-- Collected data --

_____

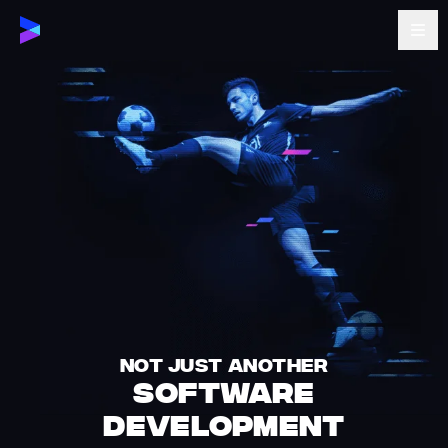
NOT JUST ANOTHER
SOFTWARE
DEVELOPMENT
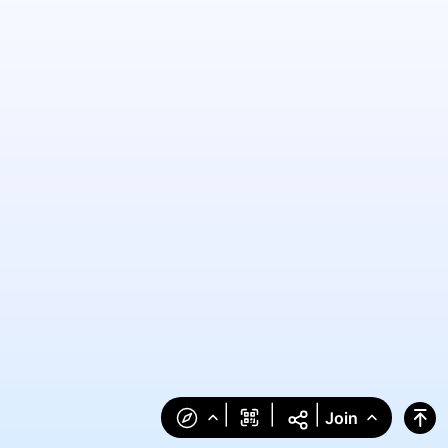
|
|
|
Join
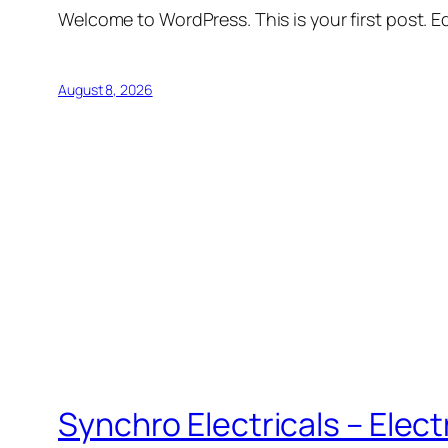
Welcome to WordPress. This is your first post. Edi
August 8, 2026
Synchro Electricals – Elec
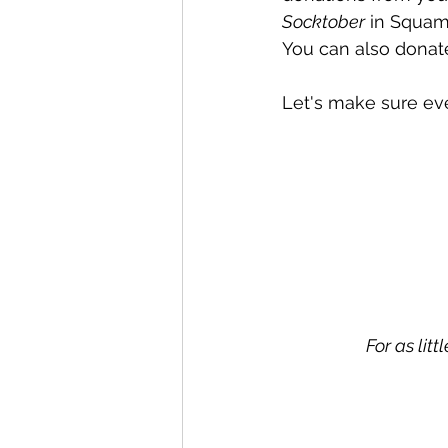
Socktober
 in Squami
You can also donat
Let's make sure eve
For as lit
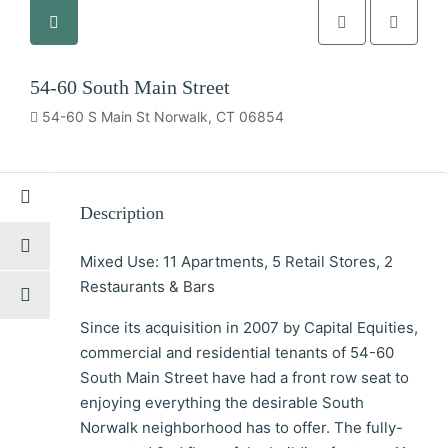
54-60 South Main Street
54-60 S Main St Norwalk, CT 06854
Description
Mixed Use: 11 Apartments, 5 Retail Stores, 2
Restaurants & Bars
Since its acquisition in 2007 by Capital Equities,
commercial and residential tenants of 54-60
South Main Street have had a front row seat to
enjoying everything the desirable South
Norwalk neighborhood has to offer. The fully-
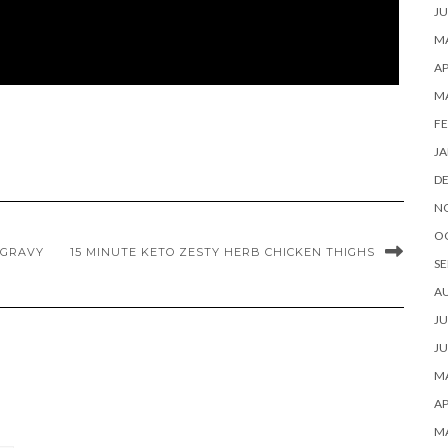
JU
MA
AP
M
FE
JA
D
N
O
 GRAVY
15 MINUTE KETO ZESTY HERB CHICKEN THIGHS
SE
A
JU
JU
MA
AP
M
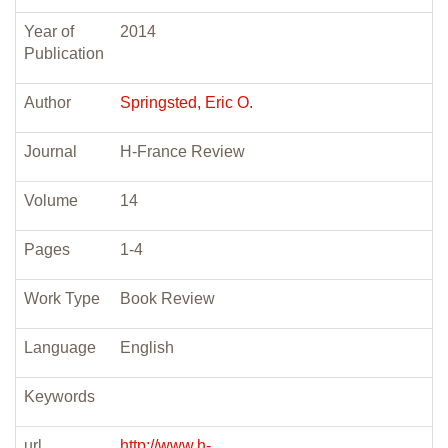
Year of
2014
Publication
Author
Springsted, Eric O.
Journal
H-France Review
Volume
14
Pages
1-4
Work Type
Book Review
Language
English
Keywords
url
http://www.h-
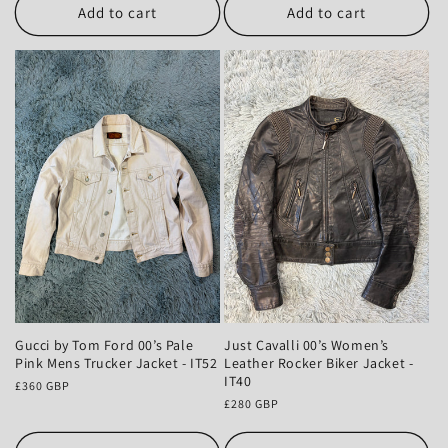
Add to cart
Add to cart
Gucci by Tom Ford 00’s Pale
Just Cavalli 00’s Women’s
Pink Mens Trucker Jacket - IT52
Leather Rocker Biker Jacket -
IT40
Regular
£360 GBP
price
Regular
£280 GBP
price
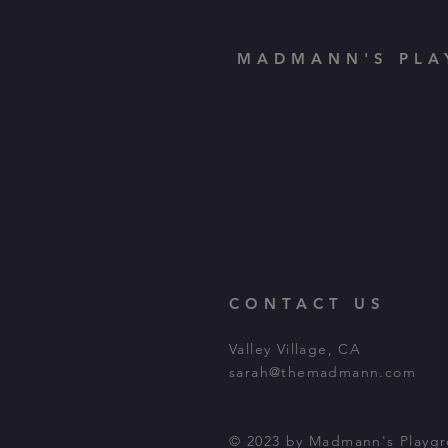
MADMANN'S PLA
CONTACT US
Valley Village, CA
sarah@themadmann.com
© 2023 by Madmann's Playg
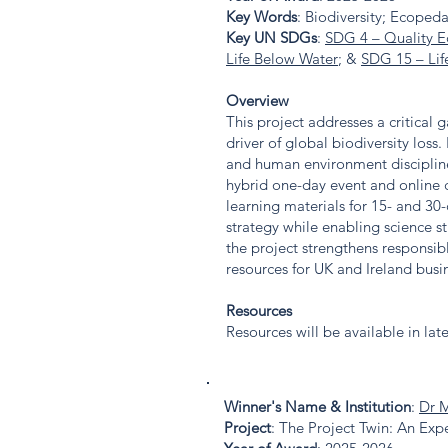
Key Words
: Biodiversity; Ecopeda
Key UN SDGs
:
SDG 4 – Quality E
Life Below Water
; &
SDG 15 – Lif
Overview
This project addresses a critical
driver of global biodiversity loss.
and human environment discipline
hybrid one-day event and online c
learning materials for 15- and 30-
strategy while enabling science 
the project strengthens responsi
resources for UK and Ireland busi
Resources
Resources will be available in lat
Winner's Name & Institution
:
Dr 
Project
: The Project Twin: An E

_____

-- WHAT TO DO --
Find every line in the records above that holds the word "Street", and copy each one.

-- WRITTEN REPLY --
54-60 South Main Street
South Main Street have had a front row seat to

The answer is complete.